Task prompt: Your answer should be every line with the word "Edit", copied from the data below.
==================================================
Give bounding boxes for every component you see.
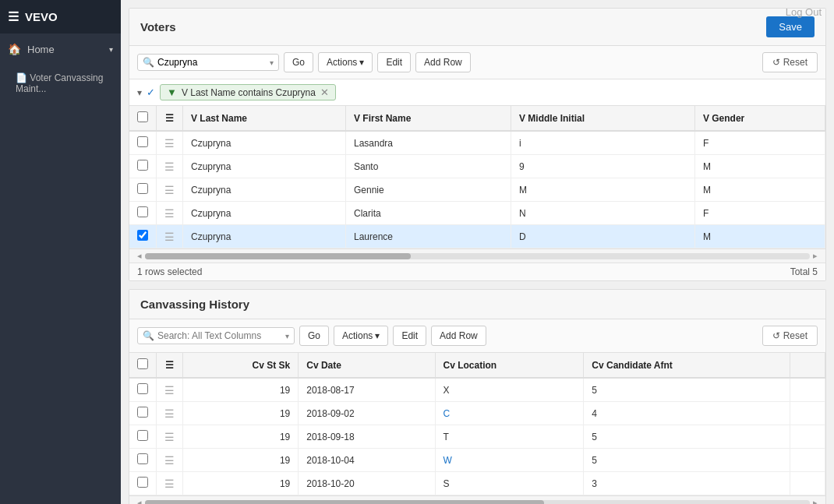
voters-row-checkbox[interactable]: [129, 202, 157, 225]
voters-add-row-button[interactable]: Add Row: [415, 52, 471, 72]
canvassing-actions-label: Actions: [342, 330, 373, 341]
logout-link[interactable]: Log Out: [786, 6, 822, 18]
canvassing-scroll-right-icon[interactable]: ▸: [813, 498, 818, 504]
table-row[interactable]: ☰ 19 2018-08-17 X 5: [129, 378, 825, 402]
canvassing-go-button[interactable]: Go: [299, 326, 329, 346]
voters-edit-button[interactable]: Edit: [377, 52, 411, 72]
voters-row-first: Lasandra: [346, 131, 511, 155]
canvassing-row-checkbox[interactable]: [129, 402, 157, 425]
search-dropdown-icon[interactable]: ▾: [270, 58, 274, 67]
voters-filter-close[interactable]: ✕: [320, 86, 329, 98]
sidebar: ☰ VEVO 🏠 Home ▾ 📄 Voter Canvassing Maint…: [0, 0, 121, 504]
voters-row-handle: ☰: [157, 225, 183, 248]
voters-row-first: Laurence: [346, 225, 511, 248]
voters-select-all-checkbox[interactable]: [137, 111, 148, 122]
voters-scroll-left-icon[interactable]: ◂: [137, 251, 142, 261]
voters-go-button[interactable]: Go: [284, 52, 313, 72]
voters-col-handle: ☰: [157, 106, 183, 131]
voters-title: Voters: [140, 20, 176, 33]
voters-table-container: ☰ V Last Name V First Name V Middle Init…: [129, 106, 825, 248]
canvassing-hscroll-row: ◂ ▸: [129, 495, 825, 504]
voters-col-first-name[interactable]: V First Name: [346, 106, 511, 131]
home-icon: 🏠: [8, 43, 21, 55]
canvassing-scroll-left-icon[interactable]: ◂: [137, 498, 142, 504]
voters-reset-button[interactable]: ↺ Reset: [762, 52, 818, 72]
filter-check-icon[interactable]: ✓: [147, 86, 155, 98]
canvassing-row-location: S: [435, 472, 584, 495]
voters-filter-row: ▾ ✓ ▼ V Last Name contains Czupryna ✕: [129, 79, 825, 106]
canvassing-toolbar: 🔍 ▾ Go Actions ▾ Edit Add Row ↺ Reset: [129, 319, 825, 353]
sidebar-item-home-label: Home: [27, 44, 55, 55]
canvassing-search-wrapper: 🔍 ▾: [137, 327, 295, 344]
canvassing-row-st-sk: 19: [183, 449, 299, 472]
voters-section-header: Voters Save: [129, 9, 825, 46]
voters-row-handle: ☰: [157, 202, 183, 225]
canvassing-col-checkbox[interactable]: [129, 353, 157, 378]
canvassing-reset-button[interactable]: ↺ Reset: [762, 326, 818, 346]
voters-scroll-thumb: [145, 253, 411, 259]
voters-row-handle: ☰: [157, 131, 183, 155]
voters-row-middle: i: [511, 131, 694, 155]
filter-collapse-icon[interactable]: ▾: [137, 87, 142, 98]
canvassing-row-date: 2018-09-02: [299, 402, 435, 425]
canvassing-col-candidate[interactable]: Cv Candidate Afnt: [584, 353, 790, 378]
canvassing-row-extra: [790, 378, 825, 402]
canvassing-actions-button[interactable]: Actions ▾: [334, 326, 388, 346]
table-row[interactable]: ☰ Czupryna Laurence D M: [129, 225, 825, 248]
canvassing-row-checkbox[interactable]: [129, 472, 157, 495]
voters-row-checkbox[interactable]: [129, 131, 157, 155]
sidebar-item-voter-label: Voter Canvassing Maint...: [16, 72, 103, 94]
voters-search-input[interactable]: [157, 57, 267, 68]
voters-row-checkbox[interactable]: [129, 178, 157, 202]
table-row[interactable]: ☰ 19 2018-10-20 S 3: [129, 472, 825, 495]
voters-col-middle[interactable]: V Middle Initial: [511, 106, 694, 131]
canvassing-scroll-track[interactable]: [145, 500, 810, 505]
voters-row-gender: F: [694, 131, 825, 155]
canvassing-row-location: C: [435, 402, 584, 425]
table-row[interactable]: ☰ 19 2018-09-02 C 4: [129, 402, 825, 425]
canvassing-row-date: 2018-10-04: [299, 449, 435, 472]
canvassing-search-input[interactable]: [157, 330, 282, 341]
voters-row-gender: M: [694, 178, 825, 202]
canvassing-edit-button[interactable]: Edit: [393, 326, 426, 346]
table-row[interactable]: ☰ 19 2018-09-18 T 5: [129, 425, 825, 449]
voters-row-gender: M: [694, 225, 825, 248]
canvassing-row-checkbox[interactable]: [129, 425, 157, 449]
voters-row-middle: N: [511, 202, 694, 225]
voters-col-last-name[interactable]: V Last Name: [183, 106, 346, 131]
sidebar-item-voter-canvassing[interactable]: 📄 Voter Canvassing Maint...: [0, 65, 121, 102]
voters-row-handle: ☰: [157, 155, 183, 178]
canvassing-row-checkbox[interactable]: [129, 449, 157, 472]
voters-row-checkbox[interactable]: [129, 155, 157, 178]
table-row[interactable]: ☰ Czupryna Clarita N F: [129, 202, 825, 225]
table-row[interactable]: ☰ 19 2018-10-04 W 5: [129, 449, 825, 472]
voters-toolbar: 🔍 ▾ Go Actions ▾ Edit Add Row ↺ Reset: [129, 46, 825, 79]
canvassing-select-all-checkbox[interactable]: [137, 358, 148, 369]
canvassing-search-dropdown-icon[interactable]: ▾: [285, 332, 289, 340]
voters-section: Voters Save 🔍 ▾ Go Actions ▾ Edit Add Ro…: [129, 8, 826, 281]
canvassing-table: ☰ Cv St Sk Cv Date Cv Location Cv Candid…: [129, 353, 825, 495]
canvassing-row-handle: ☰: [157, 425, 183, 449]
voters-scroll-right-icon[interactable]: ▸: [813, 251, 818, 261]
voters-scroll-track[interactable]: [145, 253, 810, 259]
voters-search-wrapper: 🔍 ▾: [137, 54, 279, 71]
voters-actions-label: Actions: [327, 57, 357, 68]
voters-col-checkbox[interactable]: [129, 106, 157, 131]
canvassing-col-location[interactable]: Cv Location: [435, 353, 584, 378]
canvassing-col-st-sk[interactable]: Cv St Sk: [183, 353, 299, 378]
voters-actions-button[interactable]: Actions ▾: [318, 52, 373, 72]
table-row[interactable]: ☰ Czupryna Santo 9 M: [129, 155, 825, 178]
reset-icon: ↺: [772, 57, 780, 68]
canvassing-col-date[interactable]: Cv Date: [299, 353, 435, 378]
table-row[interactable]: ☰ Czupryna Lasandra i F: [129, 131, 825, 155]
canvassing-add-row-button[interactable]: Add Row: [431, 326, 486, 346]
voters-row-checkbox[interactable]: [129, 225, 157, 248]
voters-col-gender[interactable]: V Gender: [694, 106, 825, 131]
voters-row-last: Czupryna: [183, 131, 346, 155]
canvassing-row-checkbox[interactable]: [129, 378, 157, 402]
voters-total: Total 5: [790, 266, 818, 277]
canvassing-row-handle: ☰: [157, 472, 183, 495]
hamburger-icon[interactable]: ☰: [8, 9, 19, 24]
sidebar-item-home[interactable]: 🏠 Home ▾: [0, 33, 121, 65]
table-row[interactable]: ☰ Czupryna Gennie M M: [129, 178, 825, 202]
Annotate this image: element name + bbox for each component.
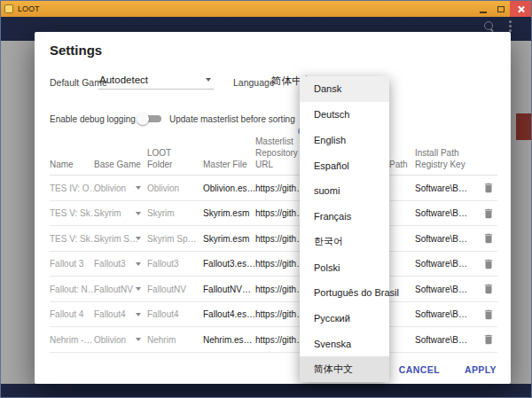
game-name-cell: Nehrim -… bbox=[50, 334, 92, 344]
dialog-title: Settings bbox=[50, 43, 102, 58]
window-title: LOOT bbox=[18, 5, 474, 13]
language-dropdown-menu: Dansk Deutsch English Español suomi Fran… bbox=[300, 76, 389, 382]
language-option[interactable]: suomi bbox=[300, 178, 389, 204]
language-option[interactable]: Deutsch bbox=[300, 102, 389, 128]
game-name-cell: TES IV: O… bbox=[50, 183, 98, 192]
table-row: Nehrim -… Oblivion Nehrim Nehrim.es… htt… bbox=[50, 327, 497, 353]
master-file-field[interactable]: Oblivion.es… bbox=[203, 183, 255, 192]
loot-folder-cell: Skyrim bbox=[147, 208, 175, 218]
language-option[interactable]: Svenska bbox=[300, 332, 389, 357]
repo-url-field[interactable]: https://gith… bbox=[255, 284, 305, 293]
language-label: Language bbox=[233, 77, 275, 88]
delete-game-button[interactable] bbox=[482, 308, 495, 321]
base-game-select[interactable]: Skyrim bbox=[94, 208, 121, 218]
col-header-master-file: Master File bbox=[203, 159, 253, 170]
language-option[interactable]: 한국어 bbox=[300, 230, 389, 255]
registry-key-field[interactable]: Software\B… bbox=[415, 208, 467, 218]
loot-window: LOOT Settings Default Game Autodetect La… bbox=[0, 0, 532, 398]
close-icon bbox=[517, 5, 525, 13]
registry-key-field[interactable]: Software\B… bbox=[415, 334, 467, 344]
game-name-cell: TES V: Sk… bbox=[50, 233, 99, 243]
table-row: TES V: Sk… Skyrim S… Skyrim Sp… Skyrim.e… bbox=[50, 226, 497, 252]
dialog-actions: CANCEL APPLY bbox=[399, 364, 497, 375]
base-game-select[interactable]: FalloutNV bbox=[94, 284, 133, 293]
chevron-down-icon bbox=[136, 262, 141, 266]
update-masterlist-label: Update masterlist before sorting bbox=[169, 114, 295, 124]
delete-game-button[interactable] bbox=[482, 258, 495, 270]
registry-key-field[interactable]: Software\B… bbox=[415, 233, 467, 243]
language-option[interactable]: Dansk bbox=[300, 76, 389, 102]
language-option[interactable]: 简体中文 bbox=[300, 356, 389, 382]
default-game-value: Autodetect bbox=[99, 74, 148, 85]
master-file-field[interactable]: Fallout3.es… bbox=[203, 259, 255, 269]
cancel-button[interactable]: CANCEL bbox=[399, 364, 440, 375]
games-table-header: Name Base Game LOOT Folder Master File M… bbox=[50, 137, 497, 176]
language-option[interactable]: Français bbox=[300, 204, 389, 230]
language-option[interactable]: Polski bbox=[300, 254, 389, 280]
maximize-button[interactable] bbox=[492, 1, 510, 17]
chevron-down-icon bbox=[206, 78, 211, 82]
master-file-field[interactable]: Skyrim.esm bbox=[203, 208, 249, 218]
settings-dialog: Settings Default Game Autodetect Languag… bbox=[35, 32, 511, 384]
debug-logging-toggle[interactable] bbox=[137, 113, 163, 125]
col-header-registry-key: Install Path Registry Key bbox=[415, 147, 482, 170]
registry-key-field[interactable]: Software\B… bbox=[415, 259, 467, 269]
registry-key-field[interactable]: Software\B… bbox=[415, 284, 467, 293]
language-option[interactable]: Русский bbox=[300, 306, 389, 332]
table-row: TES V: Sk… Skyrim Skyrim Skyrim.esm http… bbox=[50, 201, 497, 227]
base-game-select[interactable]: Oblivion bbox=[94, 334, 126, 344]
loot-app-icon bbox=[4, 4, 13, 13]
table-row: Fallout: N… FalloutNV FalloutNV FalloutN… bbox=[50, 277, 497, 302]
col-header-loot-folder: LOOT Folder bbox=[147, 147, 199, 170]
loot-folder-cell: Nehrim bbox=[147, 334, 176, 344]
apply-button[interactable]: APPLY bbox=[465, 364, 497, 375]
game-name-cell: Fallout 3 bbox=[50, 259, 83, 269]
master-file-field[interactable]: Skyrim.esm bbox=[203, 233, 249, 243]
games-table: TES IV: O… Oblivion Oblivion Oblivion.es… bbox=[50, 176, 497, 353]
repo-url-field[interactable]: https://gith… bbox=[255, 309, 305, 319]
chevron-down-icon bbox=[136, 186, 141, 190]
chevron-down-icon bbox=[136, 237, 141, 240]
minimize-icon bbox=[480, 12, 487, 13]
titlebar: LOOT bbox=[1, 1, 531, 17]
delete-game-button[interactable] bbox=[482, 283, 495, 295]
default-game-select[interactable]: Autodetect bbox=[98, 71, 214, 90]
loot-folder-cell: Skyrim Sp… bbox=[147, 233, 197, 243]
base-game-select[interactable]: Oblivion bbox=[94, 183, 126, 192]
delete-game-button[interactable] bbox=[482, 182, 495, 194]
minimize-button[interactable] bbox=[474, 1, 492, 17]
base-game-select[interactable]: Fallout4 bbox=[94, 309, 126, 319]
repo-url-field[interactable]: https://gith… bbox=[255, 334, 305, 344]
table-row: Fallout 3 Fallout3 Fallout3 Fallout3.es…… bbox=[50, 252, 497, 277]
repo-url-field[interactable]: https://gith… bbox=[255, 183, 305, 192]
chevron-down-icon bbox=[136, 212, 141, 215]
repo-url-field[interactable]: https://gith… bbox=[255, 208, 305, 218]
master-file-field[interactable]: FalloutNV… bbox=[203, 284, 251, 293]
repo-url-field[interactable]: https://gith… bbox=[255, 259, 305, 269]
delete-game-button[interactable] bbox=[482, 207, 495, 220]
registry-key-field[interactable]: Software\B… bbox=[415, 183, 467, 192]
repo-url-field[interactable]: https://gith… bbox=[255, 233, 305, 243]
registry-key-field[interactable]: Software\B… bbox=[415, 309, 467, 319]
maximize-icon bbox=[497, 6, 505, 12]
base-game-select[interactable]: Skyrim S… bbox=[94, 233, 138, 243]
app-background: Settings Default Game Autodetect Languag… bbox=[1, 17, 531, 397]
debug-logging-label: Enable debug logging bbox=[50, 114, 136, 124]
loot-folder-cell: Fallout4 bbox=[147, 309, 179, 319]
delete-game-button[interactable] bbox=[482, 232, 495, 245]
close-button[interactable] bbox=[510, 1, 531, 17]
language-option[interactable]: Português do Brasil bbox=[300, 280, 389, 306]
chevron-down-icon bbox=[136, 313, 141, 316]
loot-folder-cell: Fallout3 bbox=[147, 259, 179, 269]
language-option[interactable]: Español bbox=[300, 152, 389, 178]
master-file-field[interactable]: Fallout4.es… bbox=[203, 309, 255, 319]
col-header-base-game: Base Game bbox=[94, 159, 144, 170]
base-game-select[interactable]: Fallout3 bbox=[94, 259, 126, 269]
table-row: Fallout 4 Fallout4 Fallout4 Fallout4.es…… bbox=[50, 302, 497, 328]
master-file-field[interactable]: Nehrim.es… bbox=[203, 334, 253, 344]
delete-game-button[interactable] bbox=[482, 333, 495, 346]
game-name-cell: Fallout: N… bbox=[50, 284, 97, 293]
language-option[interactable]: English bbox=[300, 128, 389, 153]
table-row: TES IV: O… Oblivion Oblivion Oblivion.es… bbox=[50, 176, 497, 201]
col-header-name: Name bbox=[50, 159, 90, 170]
==================================================
Result:
voters-edit-button[interactable]: Edit: [377, 52, 411, 72]
canvassing-toolbar: 🔍 ▾ Go Actions ▾ Edit Add Row ↺ Reset: [129, 319, 825, 353]
canvassing-edit-button[interactable]: Edit: [393, 326, 426, 346]
voters-toolbar: 🔍 ▾ Go Actions ▾ Edit Add Row ↺ Reset: [129, 46, 825, 79]
voters-section: Voters Save 🔍 ▾ Go Actions ▾ Edit Add Ro…: [129, 8, 826, 281]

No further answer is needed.